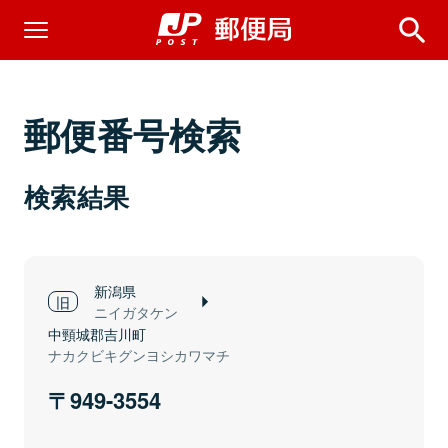
郵便番号検索
検索結果
新潟県
ニイガタケン
中頸城郡吉川町
ナカクビキグンヨシカワマチ
949-3554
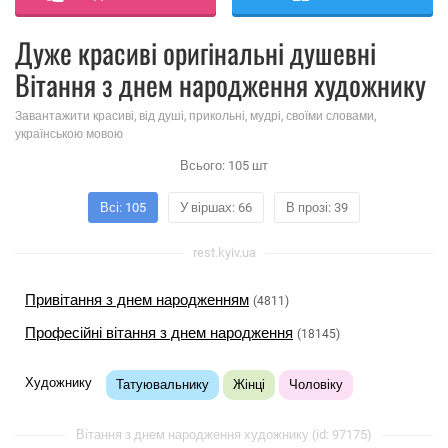
Дуже красиві оригінальні душевні
Вітання з днем ​​народження художнику
Завантажити красиві, від душі, прикольні, мудрі, своїми словами,
українською мовою
Всього:
105
шт
Всі: 105
У віршах: 66
В прозі: 39
rest.kyiv.ua
Привітання з днем ​​народженням
(4811)
Професійні вітання з днем ​​народження
(18145)
Художнику
Татуювальнику
Жінці
Чоловіку
Вітання з днем ​​народження художнику (id: 97175)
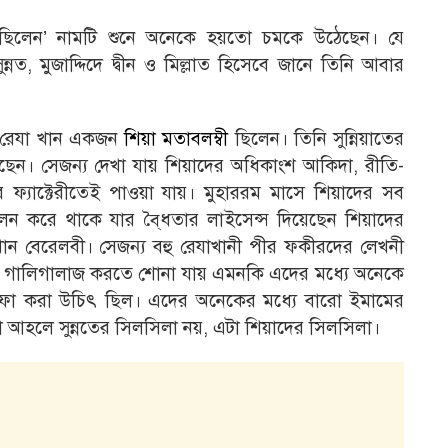
 ছিলেন’ নামটি শুনে অনেকে হয়তো চমকে উঠেছেন। যে
্নত, মুজাদ্দিদে দ্বীন ও মিল্লাত হিসেবে জানে তিনি আবার
মদ রেযা খান একজন
শিয়া মতাবলম্বী
ছিলেন। তিনি সুন্নিয়াতের
ছেন। সেজন্য দেখা যায় শিয়াদের অধিকাংশ আকিদা, রীতি-
ের ফ্যাক্টেরীতেই পাওয়া যায়। মুহাররম মাসে শিয়াদের সব
ালন করে থাকে যার বৈ্ধতার লাইসেন্স দিয়েছেন শিয়াদের
ান বেরেলবী। সেজন্য বহু রেযাখানী পীর ফকীরদের লেখনী
ে গালিগালাজ করতে শোনা যায় এমনকি এদের মধ্যে অনেকে
ফা করা উচিৎ ছিল। এদের অনেকের মধ্যে বারো ইমামের
া আহলে সুন্নতের সিলসিলা নয়, এটা শিয়াদের সিলসিলা।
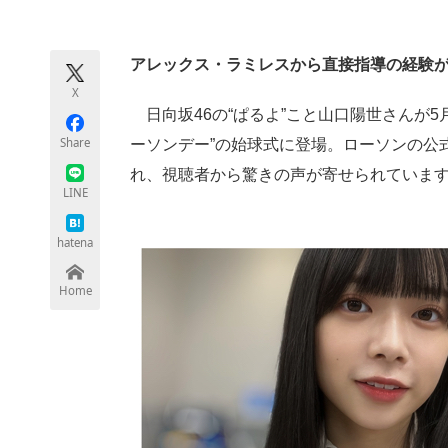
モノづくり技術者専門サイト
エレクトロ
アレックス・ラミレスから直接指導の経験
X
ちょっと気になるネットの話題
日向坂46の“ぱるよ”こと山口陽世さんが5
Share
ーソンデー”の始球式に登場。ローソンの公式
れ、視聴者から驚きの声が寄せられていま
LINE
hatena
Home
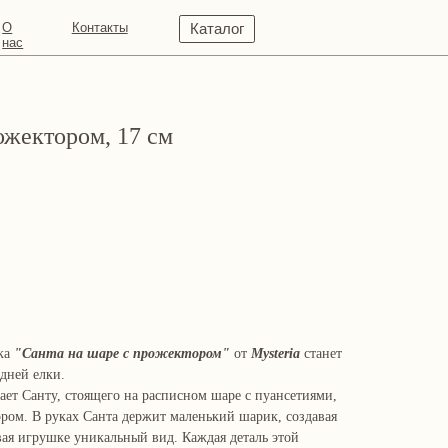
кты
Каталог
ожектором, 17 см
шка
"Санта на шаре с прожектором"
от
Mysteria
станет
дней елки.
ает Санту, стоящего на расписном шаре с пуансетиями,
ором. В руках Санта держит маленький шарик, создавая
ая игрушке уникальный вид. Каждая деталь этой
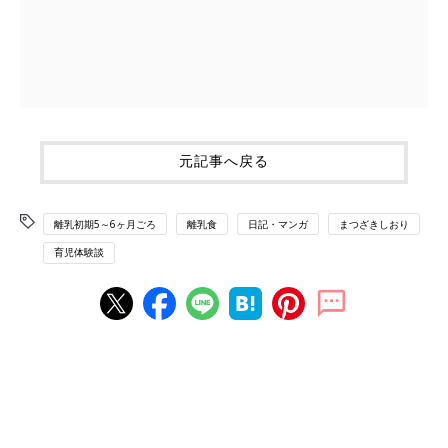
元記事へ戻る
離乳初期5～6ヶ月ごろ
離乳食
日記・マンガ
まつざきしおり
育児体験談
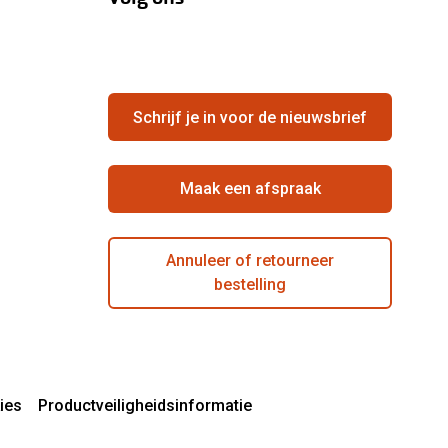
Schrijf je in voor de nieuwsbrief
Maak een afspraak
Annuleer of retourneer
bestelling
ies
Productveiligheidsinformatie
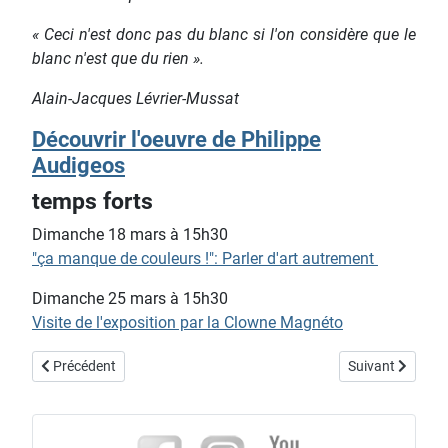
« Ceci n'est donc pas du blanc si l'on considère que le
blanc n'est que du rien ».
Alain-Jacques Lévrier-Mussat
Découvrir l'oeuvre de Philippe
Audigeos
temps forts
Dimanche 18 mars à 15h30
"ça manque de couleurs !": Parler d'art autrement
Dimanche 25 mars à 15h30
Visite de l'exposition par la Clowne Magnéto
Article précédent : exposition "l’infini dehors de la matière"
Article suivant :
Précédent
Suivant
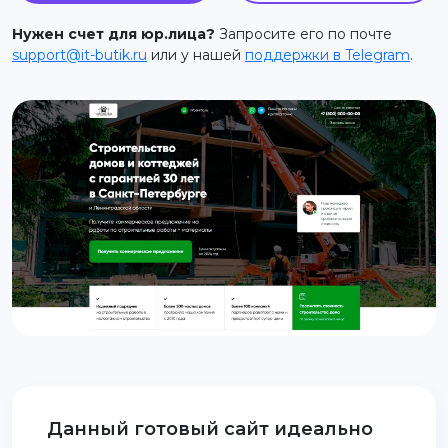
support@it-butik.ru
Нужен счет для юр.лица?
Запросите его по почте
support@it-butik.ru
или у нашей
поддержки в Telegram
.
Данный готовый сайт идеально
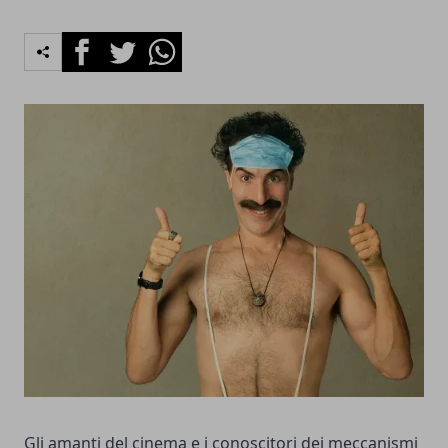
Facebook
Twitter
Whatsapp
Gli amanti del cinema e i conoscitori dei meccanismi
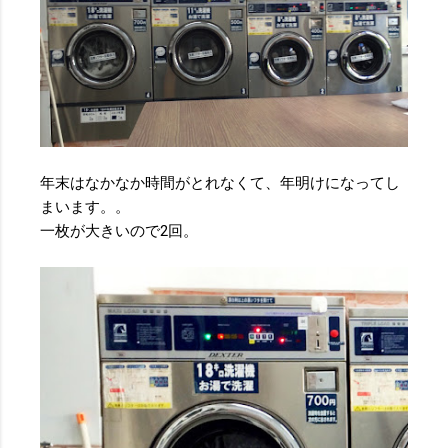
年末はなかなか時間がとれなくて、年明けになってし
まいます。。
一枚が大きいので2回。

····················

◆ Task details ◆
Leaving the pictures out, reproduce the entries above exactly.

◆ Answer to the problem ◆
郵便番号検索
検索結果
新潟県
ニイガタケン
中頸城郡吉川町
ナカクビキグンヨシカワマチ
949-3554
Дуже красиві оригінальні душевні
Вітання з днем ​​народження художнику
Завантажити красиві, від душі, прикольні, мудрі, своїми словами,
українською мовою
Всього:
105
шт
Всі: 105
У віршах: 66
В прозі: 39
rest.kyiv.ua
Привітання з днем ​​народженням
(4811)
Професійні вітання з днем ​​народження
(18145)
Художнику
Татуювальнику
Жінці
Чоловіку
Вітання з днем ​​народження художнику (id: 97175)
 ছিলেন’ নামটি শুনে অনেকে হয়তো চমকে উঠেছেন। যে
্নত, মুজাদ্দিদে দ্বীন ও মিল্লাত হিসেবে জানে তিনি আবার
মদ রেযা খান একজন
শিয়া মতাবলম্বী
ছিলেন। তিনি সুন্নিয়াতের
ছেন। সেজন্য দেখা যায় শিয়াদের অধিকাংশ আকিদা, রীতি-
ের ফ্যাক্টেরীতেই পাওয়া যায়। মুহাররম মাসে শিয়াদের সব
ালন করে থাকে যার বৈ্ধতার লাইসেন্স দিয়েছেন শিয়াদের
ান বেরেলবী। সেজন্য বহু রেযাখানী পীর ফকীরদের লেখনী
ে গালিগালাজ করতে শোনা যায় এমনকি এদের মধ্যে অনেকে
ফা করা উচিৎ ছিল। এদের অনেকের মধ্যে বারো ইমামের
া আহলে সুন্নতের সিলসিলা নয়, এটা শিয়াদের সিলসিলা।
モノづくり技術者専門サイト
エレクトロ
アレックス・ラミレスから直接指導の経験
X
ちょっと気になるネットの話題
日向坂46の“ぱるよ”こと山口陽世さんが5
Share
ーソンデー”の始球式に登場。ローソンの公式
れ、視聴者から驚きの声が寄せられていま
LINE
hatena
Home
кты
Каталог
ожектором, 17 см
шка
"Санта на шаре с прожектором"
от
Mysteria
станет
дней елки.
ает Санту, стоящего на расписном шаре с пуансетиями,
ором. В руках Санта держит маленький шарик, создавая
ая игрушке уникальный вид. Каждая деталь этой
元記事へ戻る
離乳初期5～6ヶ月ごろ
離乳食
日記・マンガ
まつざきしおり
育児体験談
Schrijf je in voor de nieuwsbrief
Maak een afspraak
Annuleer of retourneer
bestelling
ies
Productveiligheidsinformatie
« Ceci n'est donc pas du blanc si l'on considère que le
blanc n'est que du rien ».
Alain-Jacques Lévrier-Mussat
Découvrir l'oeuvre de Philippe
Audigeos
temps forts
Dimanche 18 mars à 15h30
"ça manque de couleurs !": Parler d'art autrement
Dimanche 25 mars à 15h30
Visite de l'exposition par la Clowne Magnéto
Article précédent : exposition "l’infini dehors de la matière"
Article suivant :
Précédent
Suivant
support@it-butik.ru
Нужен счет для юр.лица?
Запросите его по почте
support@it-butik.ru
или у нашей
поддержки в Telegram
.
Данный готовый сайт идеально
Facebook
Twitter
Whatsapp
Gli amanti del cinema e i conoscitori dei meccanismi
年末はなかなか時間がとれなくて、年明けになってし
まいます。。
一枚が大きいので2回。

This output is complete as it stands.